Community Concept Drawing

Community Concept Drawing
Arts-Based Participatory Tools for Understanding Community Experiences and Informing Resilience Policy Planning
Wednesday, 18th June 2025
Ramphal Building, Room 2.41, University of Warwick
About the Event
Climate Change is affecting communities in different ways, and community members have different plans about how to respond. While policy makers and scholars have ideas about what climate resilience is, it isn’t always true that communities share those same ideas. Arts-based participatory tools can provide interesting ways of learning about community experiences with climate change and offer insights to policy planning for resilience. Dr. Chesney McOmber joins us from Keene State College to share Community Concept Drawing (CCD, an arts-based method used for development practice and resilience planning.Join us to learn more about the CCD method and try out how to do it!
Event Schedule
10:00 AM - 11:00 AM Talk with Dr Chesney McOmber
11:00 AM - 12:00 PM Networking Lunch
Organiser and Speaker Biographies

Dr Camilla Audia, University of Warwick
Camilla grew up across Italy, Senegal, and Burkina Faso. She completed her PhD at SOAS in 2018, researching land and resource management during El Nino and La Nina in Burkina Faso. After 7 years as a researcher at King’s College London, she joined the University of Warwick in 2022. Her research focuses on the intersection of climate change, health, and sustainable development, emphasising co-produced knowledge. Camilla uses arts-based and embodied methods, such as photography, film, and theatre, to tackle complex societal issues and challenge traditional policy-science dynamics.

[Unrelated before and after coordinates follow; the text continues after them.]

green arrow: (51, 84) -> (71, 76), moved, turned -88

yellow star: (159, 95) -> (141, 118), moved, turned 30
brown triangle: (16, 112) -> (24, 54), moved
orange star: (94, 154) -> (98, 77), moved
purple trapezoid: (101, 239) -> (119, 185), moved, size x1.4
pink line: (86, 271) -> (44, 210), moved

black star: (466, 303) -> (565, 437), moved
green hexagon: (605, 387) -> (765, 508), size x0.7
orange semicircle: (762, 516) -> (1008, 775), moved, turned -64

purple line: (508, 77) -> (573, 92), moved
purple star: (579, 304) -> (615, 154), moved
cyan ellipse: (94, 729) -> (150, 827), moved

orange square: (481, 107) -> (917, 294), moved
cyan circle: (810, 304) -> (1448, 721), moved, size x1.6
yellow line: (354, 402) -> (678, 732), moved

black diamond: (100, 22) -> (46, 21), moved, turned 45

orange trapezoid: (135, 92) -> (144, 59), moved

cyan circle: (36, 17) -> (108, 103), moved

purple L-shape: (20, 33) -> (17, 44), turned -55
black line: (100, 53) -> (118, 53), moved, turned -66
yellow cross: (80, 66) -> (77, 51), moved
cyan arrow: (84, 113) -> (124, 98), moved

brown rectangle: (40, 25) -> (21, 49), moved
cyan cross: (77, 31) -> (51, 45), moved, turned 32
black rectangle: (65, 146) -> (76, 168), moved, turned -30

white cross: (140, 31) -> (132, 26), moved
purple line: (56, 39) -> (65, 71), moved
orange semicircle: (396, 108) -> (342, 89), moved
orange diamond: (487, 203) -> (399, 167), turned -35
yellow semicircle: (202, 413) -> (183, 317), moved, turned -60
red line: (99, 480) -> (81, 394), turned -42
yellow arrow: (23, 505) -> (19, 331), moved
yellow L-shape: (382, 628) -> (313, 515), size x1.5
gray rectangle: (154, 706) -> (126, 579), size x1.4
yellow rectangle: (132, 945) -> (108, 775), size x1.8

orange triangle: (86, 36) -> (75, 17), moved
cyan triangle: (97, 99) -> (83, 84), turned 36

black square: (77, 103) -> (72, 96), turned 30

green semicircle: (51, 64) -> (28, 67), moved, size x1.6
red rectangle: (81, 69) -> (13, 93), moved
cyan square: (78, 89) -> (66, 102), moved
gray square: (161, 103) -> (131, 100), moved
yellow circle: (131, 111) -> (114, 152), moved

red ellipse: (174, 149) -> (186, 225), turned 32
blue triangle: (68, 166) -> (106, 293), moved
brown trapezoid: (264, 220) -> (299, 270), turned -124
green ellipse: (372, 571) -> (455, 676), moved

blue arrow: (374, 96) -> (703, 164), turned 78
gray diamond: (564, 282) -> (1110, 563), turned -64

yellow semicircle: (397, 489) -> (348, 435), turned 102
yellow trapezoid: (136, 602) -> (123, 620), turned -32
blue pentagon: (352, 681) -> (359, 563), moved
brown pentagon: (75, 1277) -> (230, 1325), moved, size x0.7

Dr. Chesney McOmber, Keene State College
Chesney is a political scientist specializing in Comparative Politics and International Relations. She studies the human dimensions of climate change and is particularly interested in the processes and mechanisms that promote or enable social transformation to build a climate-resilient future. Her research focuses on environmental politics among marginalized populations, including women, ethnic minorities, and indigenous groups. Chesney's fieldwork experience spans globally, from the United States to South Africa, Jordan, Morocco, Kenya, and Nepal. While some of her recent research has included mixed-methods approaches, her methodological expertise lies in gender analysis, participatory visual methodology, and ethnographic methodology to explore the concept of empowerment amidst environmental change.